Be patient with training
Even if you have experience in a similar role, training is necessary. You need to learn the way they do things in your new workplace. If you are being shown things you see as simple (like using a photocopier or going through the first aid process) be gracious and accept that some companies require new staff to be trained on certain things regardless of prior experience. Smile, pay attention and get through it – no one likes a smart arse.
If you are being shown how to use something new, like a bespoke CMS, don’t do anything before you have been told to. Even if you think you know what to do next, you won’t impress anyone by trying to rush through things. You’re more likely to frustrate by clicking ahead, especially if the trainer had something to show you before you went click crazy!
Other training notes include:
- Never leave your training manager waiting while you get a drink/go to the loo/ finish a conversation after lunch. If you want to do something before you are due to begin, just ask. Your new manager won’t appreciate twiddling their thumbs while they wonder where you are.
- Avoid doodling or staring out of a window in a training session. If you are too tired to concentrate, ask for a short break. Don’t waste your opportunity to learn (or the trainer’s time) by not paying attention.
- When being trained at the same time as another employee, resist the temptation to talk amongst yourselves. This isn’t school and the person you are being rude to is more than likely your new boss.
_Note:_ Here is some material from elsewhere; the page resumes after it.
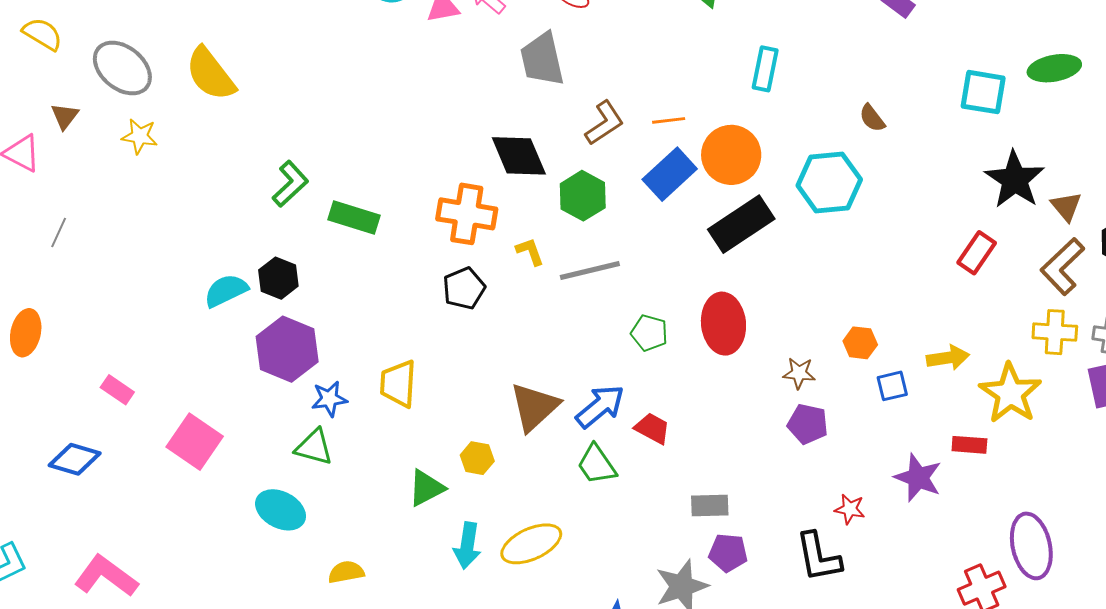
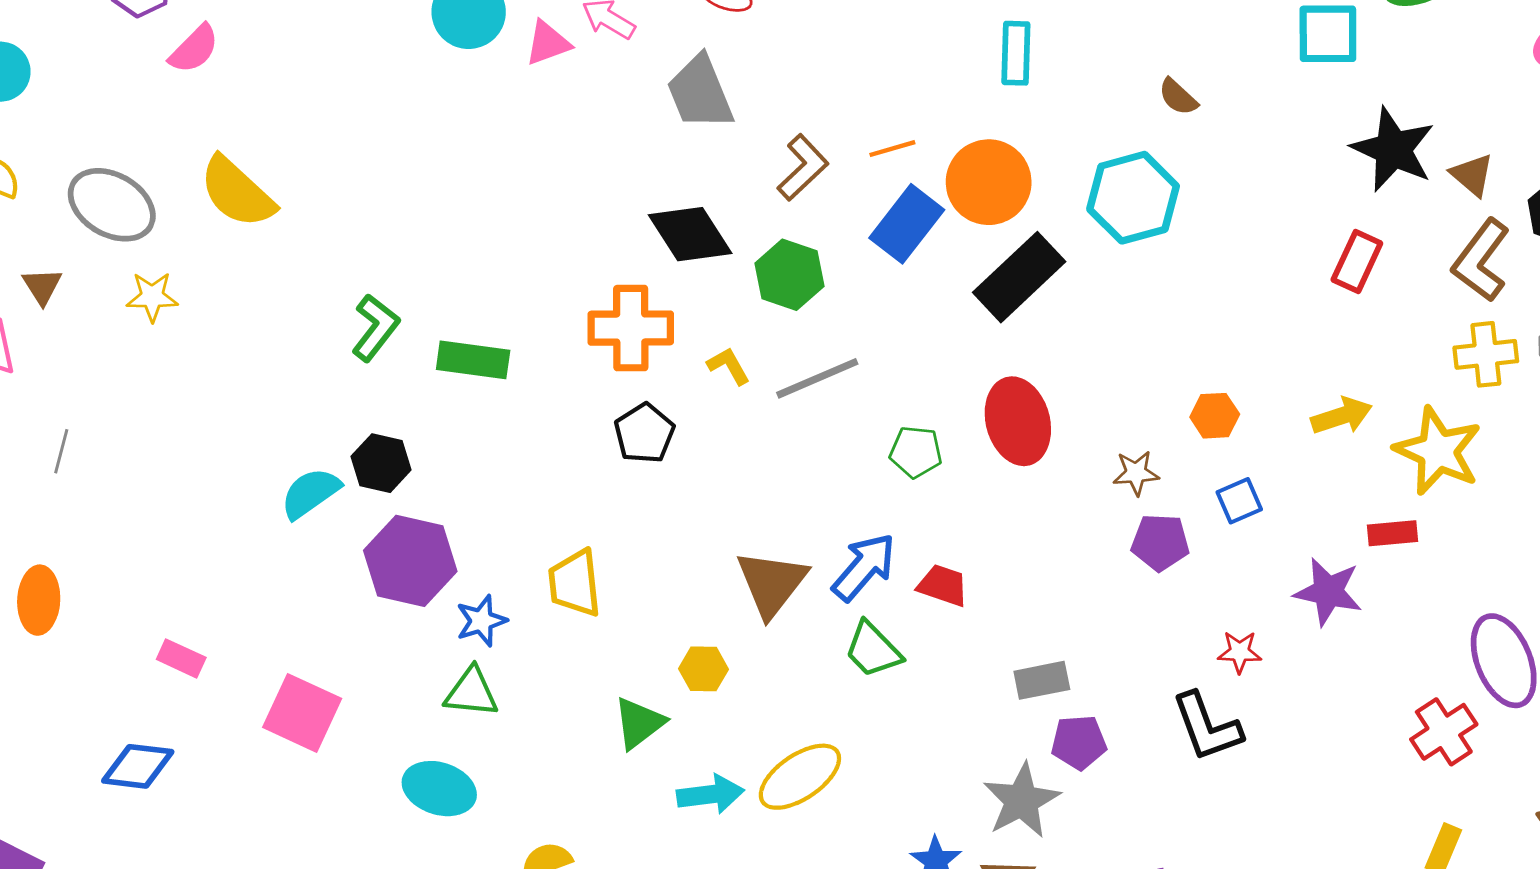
blue square: (892, 386) -> (1239, 501), moved
cyan arrow: (467, 546) -> (710, 794), turned -96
Chat later.
Save those grand ideas for when you are known
As we said in the last point, it’s likely that things will be done differently here to wherever you worked before. It’s also possible that you will see quicker, easier or more productive ways of working. Here’s the thing; if change wasn’t what you were brought in to do, you should steer clear of making suggestions right away. You’re trying to help, but this can ruffle feathers at a time when you should be making friends.
Learn the way they want things done and wait it out. It doesn’t look great to stroll in and tell people they are wrong straight away, and you may not feel the same way in a month’s time. If you still see changes to be made when you’ve settled in, suggest these to your line manager and try not to be too put out if they disagree.
Be yourself, everyone else is taken
You should always try to be the best you that you can be (especially when you have the fresh start that comes with a new job) but don’t try to be something you’re not. Being friendly and hard working is not the same as pretending you can do things that you can’t. Nothing frustrates a manager more than an employee who fails to deliver because they nodded and smiled when they should have admitted they didn’t know how to complete the task.
The same goes for seeking a huge workload when you start. To begin with, this can make you seem like a wonder employee but if you take on more than you can handle you’ll come off looking worse in the long run. Manage your own expectations just as much as everyone else’s – you can always ask for a bigger workload once you have mastered the duties you were brought in to manage. Simply do what is asked of you in the first instance and build from there.